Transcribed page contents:
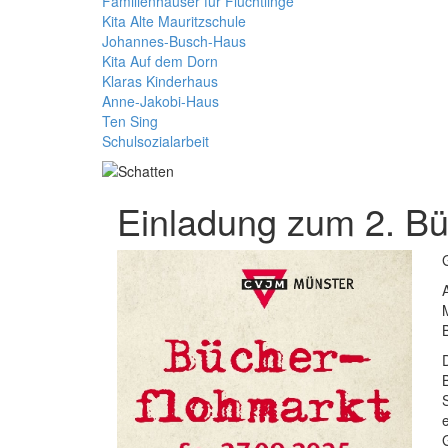
Familienhäuser für Flüchtlinge
Kita Alte Mauritzschule
Johannes-Busch-Haus
Kita Auf dem Dorn
Klaras Kinderhaus
Anne-Jakobi-Haus
Ten Sing
Schulsozialarbeit
Einladung zum 2. Bü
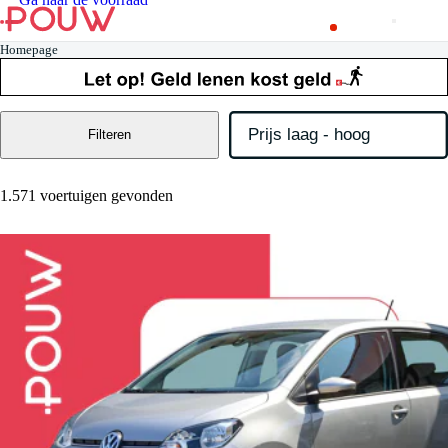
Homepage
Filteren
1.571 voertuigen gevonden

● Work order: From the line holding "Johannes-Busch-Haus" down to the final line of the entries above, print every line exactly. Pictures do not go in.

● Exercise result:
Johannes-Busch-Haus
Kita Auf dem Dorn
Klaras Kinderhaus
Anne-Jakobi-Haus
Ten Sing
Schulsozialarbeit
Einladung zum 2. Bü
Homepage
Filteren
1.571 voertuigen gevonden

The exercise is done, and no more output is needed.